“Initially, I was shocked. The impact that the incident brought about was beyond imagination. It took me two years to accept that this event had happened!” shared Alex Chow, a well-built 17-year old, as he recalled the forest fire and landslide that hit their home hard three years ago.
California was hit by the most catastrophic forest fire on record at the end of 2017. Known as the Thomas Fire, the disaster struck the small town of Santa Barbara, California, where Alex and his family live in. The forest fires devastated the local vegetation and forests, leaving the lands bare. Then in early 2018, continuous heavy downpour which lasted for less than a month eventually led to landslides. Big rocks and sediment, together with burnt trunks and branches, poured down in torrents, destroying houses, roads, buildings and infrastructure, causing numerous injuries and even taking away lives.
Unfortunately, Chow’s house was wrecked by the landslide and they lost everything. Their close neighbours and schoolmates did not even manage to escape the disaster. When the bush fires initially happened, most of the town residents were evacuated. They were only allowed to return home when the fire was under control.
Destruction and desolation not only perturbed people’s life but also caused psychological trauma. After the disaster, the Chow family rebuilt their home and gradually life was back on track. It was not an easy journey as they took around three years to heal from both physical and mental pain.
Victim of climate change, a possibility for everyone
“In California, natural disaster happens from time to time. But I could never imagine that such a disastrous one would happen to our small town.”

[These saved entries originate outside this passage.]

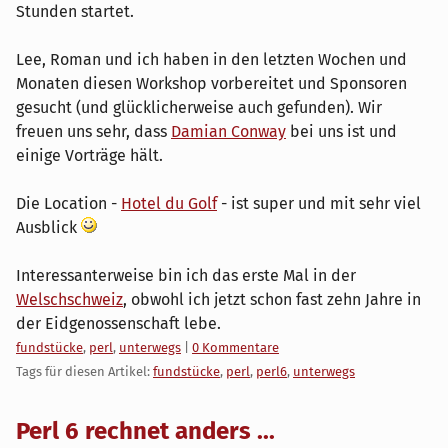
Stunden startet.
Lee, Roman und ich haben in den letzten Wochen und
Monaten diesen Workshop vorbereitet und Sponsoren
gesucht (und glücklicherweise auch gefunden). Wir
freuen uns sehr, dass
Damian Conway
bei uns ist und
einige Vorträge hält.
Die Location -
Hotel du Golf
- ist super und mit sehr viel
Ausblick
Interessanterweise bin ich das erste Mal in der
Welschschweiz
, obwohl ich jetzt schon fast zehn Jahre in
der Eidgenossenschaft lebe.
Kategorien:
fundstücke
,
perl
,
unterwegs
|
0 Kommentare
Tags für diesen Artikel:
fundstücke
,
perl
,
perl6
,
unterwegs
Perl 6 rechnet anders ...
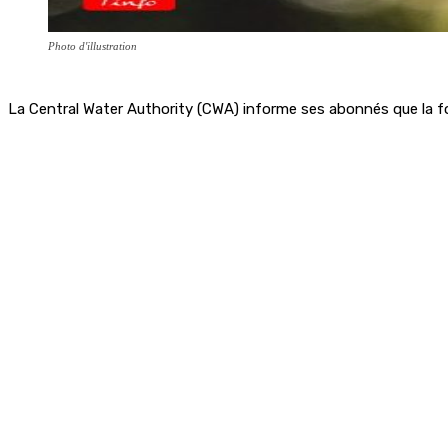
Photo d'illustration
La Central Water Authority (CWA) informe ses abonnés que la fo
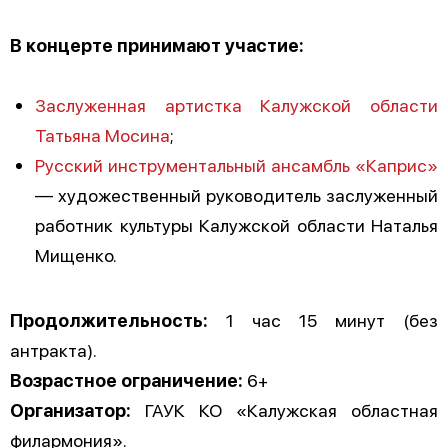
В концерте принимают участие:
Заслуженная артистка Калужской области
Татьяна Мосина
;
Русский инструментальный ансамбль «Каприс»
— художественный руководитель заслуженный
работник культуры Калужской области Наталья
Мищенко.
Продолжительность:
1 час 15 минут (без
антракта).
Возрастное ограничение:
6+
Организатор:
ГАУК КО «Калужская областная
филармония».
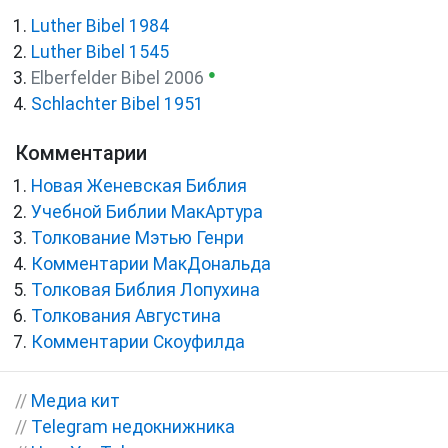
Luther Bibel 1984
Luther Bibel 1545
●
Elberfelder Bibel 2006
Schlachter Bibel 1951
Комментарии
Новая Женевская Библия
Учебной Библии МакАртура
Толкование Мэтью Генри
Комментарии МакДональда
Толковая Библия Лопухина
Толкования Августина
Комментарии Скоуфилда
//
Медиа кит
//
Telegram недокнижника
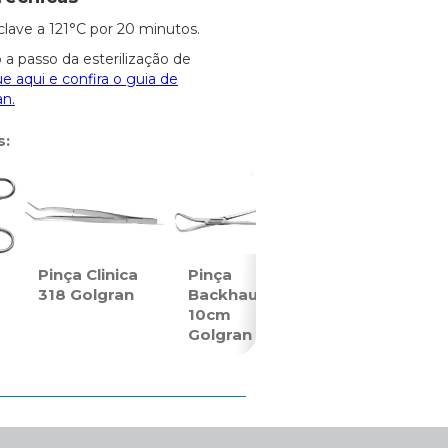
clave a 121°C por 20 minutos.
 a passo da esterilização de
ue aqui e confira o guia de
an.
s:
Pinça Clinica
Pinça
318 Golgran
Backhaus
10cm
Golgran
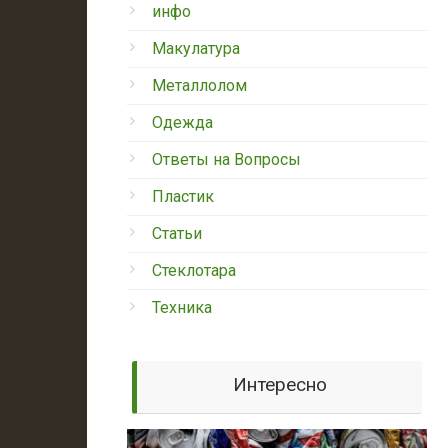
инфо
Макулатура
Металлолом
Одежда
Ответы на Вопросы
Пластик
Статьи
Стеклотара
Техника
Интересно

Alex’s sister, Victoria, 14, who had experienced the natural disaster, said, “This could happen to anyone of us. Natural disasters are becoming more common than we thought.”
Growing up in southern California, the Chow siblings have witnessed an increase in average temperature over the years with swift temperature fluctuation occurring within hours. And this, together with shortfalls in rain, has caused thousands of bush fires to happen every year, be it large or small. With the fire igniting in the wood, the air will eventually be choked by haze and outdoor activities will be restricted. Indeed, the climate for the past decade has become increasingly dry. This has caused them to suffer from nose bleeding and dry skin, especially during the autumn.
To adapt to the ever-changing climate, they have gradually modified their lifestyles. They cultivate environmentally friendly habits, such as taking a quick shower within 5 minutes each time, switching off the light whenever not in use, and turning on the dishwasher and washing machine only when they are full. Furthermore, they have grown drought-resistant plants in their yard.
Climate Change, the cause of frequent natural disasters?
“Climate change is worsening. But this landslide was the worst, and we were directly affected.”
It is only after this disaster, the locals then recognized that everyone is equal in the face of catastrophe and that everyone should start to take actions to tackle this global issue.
The annual “Earth Day” is a big thing in California. When people discuss how to spend their time during this festive occasion, some would organise talks and sharing sessions in schools and it was no different for the high school the Chow siblings are attending. And for one of her assignments, Victoria Chow wrote an article discussing about the causes of natural disasters such as forest fires. From there, she deduced that climate change is indeed a significant contributing factor.
Similarly, Alex Chow believes the recurrence of natural disasters is likely to be a result of the worsening climate crisis. He raised examples that both the wildfire that ravaged Australia for one year and burnt countless animals together with Hurricane Harvey that devastated Texas and Louisiana were consequences of the climate changes. Sadly, there are still many that do not consider these to be the effects of global warming.
Like the Chow siblings initially, many people would never have expected to be caught in such an extreme situation, what more how it would affect them. Thus through their sharing, the siblings hope that everyone will remain vigilant and be well-prepared at all times.
Making Positive Impacts Starts with you
Recent studies have shown that the livestock industry consumes a large amount of the world's natural resources such as water and electricity.
The realisation that the livestock industry is the main culprit for the frequent natural disasters has made the Chow siblings believe that if everyone changes from being an omnivore to having a meatless diet, it can bring upon positive changes to the environment.
“Everyone should try to play their part to protect the environment by adopting a vegetarian diet. Although my brother and I are not full-fledged vegetarians, we first try to adopt a meatless diet and grow our vegetables at home,” Victoria Chow shared and acknowledged that there is still room for improvement as she is more well-informed and mature than people of her age.
“Changing habits is usually difficult at the beginning. However, if we persevere, we will be able to change it,” she then added on.
After having a close encounter with natural disasters, Alex reflected, “We should not be over-reliant on our material possessions as this may not last long during times of calamity.” Instead, he understood the importance of lifelong learning and the significance of kinship and friendship in life.
From the sharing of the Chow siblings, it echoes that regardless of how insignificant a youth’s effort may seem to be, as long as the youths believe that they can be responsible for the future of the environment and persist, they will be able to create a positive impact.